Total amino acid stabilization during cell-free protein synthesis reactions

• Published in: Journal of biotechnology Vol. 123; no. 2; pp. 193 - 203
• Main Authors: Calhoun, Kara A., Swartz, James R.
• Format: Journal Article
• Language: English
• Published: Lausanne Elsevier B.V 17.05.2006; Amsterdam Elsevier; New York, NY
• Subjects: Amino acid stabilization; Amino Acids - genetics; Amino Acids - metabolism; Biological and medical sciences; Biotechnology; Cell extract; Cell-free biology; Cell-free protein synthesis; Cell-Free System; Escherichia coli; Escherichia coli - genetics; Escherichia coli - metabolism; Escherichia coli Proteins - biosynthesis; Escherichia coli Proteins - genetics; Fundamental and applied biological sciences.

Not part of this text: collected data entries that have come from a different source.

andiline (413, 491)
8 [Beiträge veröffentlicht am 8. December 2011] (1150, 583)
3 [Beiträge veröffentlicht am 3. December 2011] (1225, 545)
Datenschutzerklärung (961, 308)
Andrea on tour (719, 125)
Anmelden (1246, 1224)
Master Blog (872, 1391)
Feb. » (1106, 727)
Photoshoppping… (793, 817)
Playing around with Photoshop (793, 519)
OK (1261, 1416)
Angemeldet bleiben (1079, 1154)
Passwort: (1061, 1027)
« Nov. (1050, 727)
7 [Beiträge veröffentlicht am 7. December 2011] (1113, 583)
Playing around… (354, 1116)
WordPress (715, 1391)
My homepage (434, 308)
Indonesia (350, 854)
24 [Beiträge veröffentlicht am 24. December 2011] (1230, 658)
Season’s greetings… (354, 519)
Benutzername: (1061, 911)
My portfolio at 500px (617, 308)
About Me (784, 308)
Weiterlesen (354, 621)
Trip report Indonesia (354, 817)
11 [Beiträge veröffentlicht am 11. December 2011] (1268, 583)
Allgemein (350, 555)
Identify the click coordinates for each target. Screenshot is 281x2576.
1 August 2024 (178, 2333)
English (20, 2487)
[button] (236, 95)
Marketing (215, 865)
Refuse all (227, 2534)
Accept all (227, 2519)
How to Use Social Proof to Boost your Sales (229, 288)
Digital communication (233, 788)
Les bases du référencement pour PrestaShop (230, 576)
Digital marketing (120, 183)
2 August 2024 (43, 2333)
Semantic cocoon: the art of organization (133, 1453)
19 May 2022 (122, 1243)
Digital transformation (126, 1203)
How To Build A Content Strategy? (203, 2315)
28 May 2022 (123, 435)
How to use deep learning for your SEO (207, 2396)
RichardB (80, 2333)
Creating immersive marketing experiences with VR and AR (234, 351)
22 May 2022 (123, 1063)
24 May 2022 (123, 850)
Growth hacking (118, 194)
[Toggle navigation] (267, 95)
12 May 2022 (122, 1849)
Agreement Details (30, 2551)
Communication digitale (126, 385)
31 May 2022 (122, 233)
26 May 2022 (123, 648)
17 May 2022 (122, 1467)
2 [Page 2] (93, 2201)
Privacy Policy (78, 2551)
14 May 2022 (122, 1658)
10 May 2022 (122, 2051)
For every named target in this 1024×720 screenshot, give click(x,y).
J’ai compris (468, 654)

Psychology; Protein Biosynthesis - physiology; Protein Engineering - methods; Cell extract; Amino acid stabilization; Cell-free biology; Cell-free protein synthesis; Escherichia coli; Stabilization; Protein synthesis; Aminoacid; Cell biology; Bacteria; Enterobacteriaceae
• ISSN: 0168-1656; 1873-4863
• DOI: 10.1016/j.jbiotec.2005.11.011

Limitations in amino acid supply have been recognized as a substantial problem in cell-free protein synthesis reactions. Although enzymatic inhibitors and fed-batch techniques have been beneficial, the most robust way to stabilize amino acids is to remove the responsible enzymatic activities by genetically modifying the source strain used for cell extract preparation. Previous work showed this was possible for arginine, serine, and tryptophan, but cysteine degradation remained a major limitation in obtaining high protein synthesis yields. Through radiolabel techniques, we confirmed that cysteine degradation was caused by the activity of glutamate-cysteine ligase (gene gshA) in the cell extract. Next, we created Escherichia coli strain KC6 that combines a gshA deletion with previously described deletions for arginine, serine, and tryptophan stabilization. Strain KC6 grows well, and active cell extract can be produced from it for cell-free protein synthesis reactions. The extract from strain KC6 maintains stable amino acid concentrations of all 20 amino acids in a 3-h batch reaction. Yields for three different proteins improved 75–250% relative to cell-free expression using the control extract.